Eye For Film >> Movies >> Hot Spring Shark Attack (2024) Film Review
Hot Spring Shark Attack
Reviewed by: Jennie Kermode
Who doesn’t love a good shark movie? It’s 50 years since Jaws and in that time we’ve had all the weak imitations we can eat, but there have been some good ones in there too, especially more recently, as they’ve begun to break the mould. Appropriately enough, 2025 is also a special year for big screen elasmobranchs. They have become increasingly popular in Japan in recent years, but this is the first time that the island nation has ever produced a shark movie of its own.
Such a momentous undertaking deserves a unique approach. The country’s dramatic coastline, with its various inlets, its spectacular bridges and its history of having to fend off threats from the sea, offers plenty of opportunities to imitate what has gone before, and to do it in style, but director Inoue Morihito has wisely chosen to make something quintessentially Japanese, drawing on aquatic traditions with no direct counterpart elsewhere in the world. Thus we get a shark whose soft, cartilaginous body enables it to squeeze through pipes and attack where foolish humans think they can relax: in the country’s celebrated hot springs.
This is not, it must be admitted, the most scientifically accurate of shark films. That said, it has a surprising level of internal consistency, and it’s far from the mindless trash that viewers might expect. It’s skilfully written trash. Its persistent inventiveness, lively pacing and humour make it fun to watch, and at a tight 70 minutes it doesn’t outstay its welcome.

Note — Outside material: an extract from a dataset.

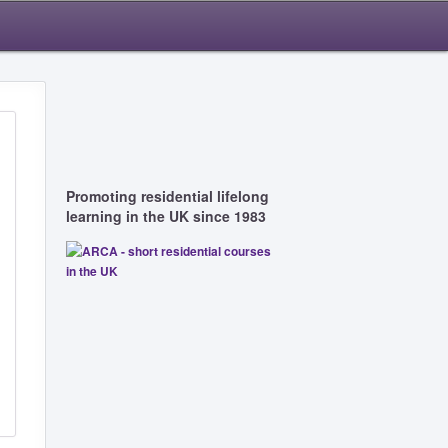
Promoting residential lifelong
learning in the UK since 1983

Although there are hot springs in many parts of Japan, the action here is limited to the famous resort town of Atsumi on the outskirts of Tsuruoka. This specificity is reflected in some of the jokes, but there’s a good deal that anyone who has ever lived in a tourist town will relate to. Additional satirical targets are the cop dramas that were huge in Japan about ten years ago (with close enough counterparts elsewhere to translate well), and the more culturally specific genre of programmes and films in which a small team of scientists, often led by a woman, solves a mystery and saves the country from a terrible threat. Inoue knows the shark genre well enough to find cute ways of reinventing some of its more obscure highlights through this matrix.

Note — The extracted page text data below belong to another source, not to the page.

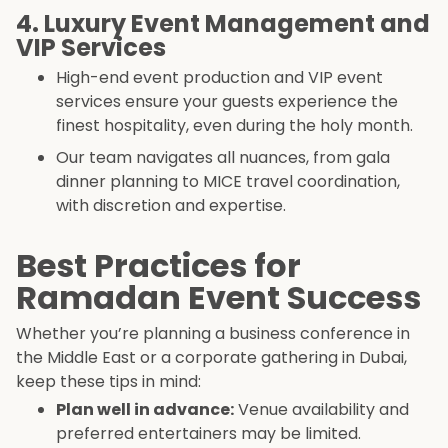
4. Luxury Event Management and
VIP Services
High-end event production and VIP event
services ensure your guests experience the
finest hospitality, even during the holy month.
Our team navigates all nuances, from gala
dinner planning to MICE travel coordination,
with discretion and expertise.
Best Practices for
Ramadan Event Success
Whether you’re planning a business conference in
the Middle East or a corporate gathering in Dubai,
keep these tips in mind:
Plan well in advance:
Venue availability and
preferred entertainers may be limited.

All of this risks making it sound more intellectual than is appropriate, so be assured, it is ridiculous from start to finish. The special effects are terrible, the dialogue (knowingly) worse, and there is an unhealthy supply of one-note disposable characters for snacking purposes. Another stock Japanese TV character turns up in the form of a scantily clad muscleman who seems to understand the sharks on an animal level, and who wanders absently in and out of town, tellingly nameless. Influencers attempting to catch the sharks on camera end up competing on the basis of who has the silliest death. The sharks themselves might be competing for cutest roar.
If you’re looking for a serious thriller, you’re in the wrong place, but if you’re up for a bit of fishy fun, this hits the spot. It hangs together remarkably well, and there’s a freshness to it that makes it a great appetiser for a feast of films to come.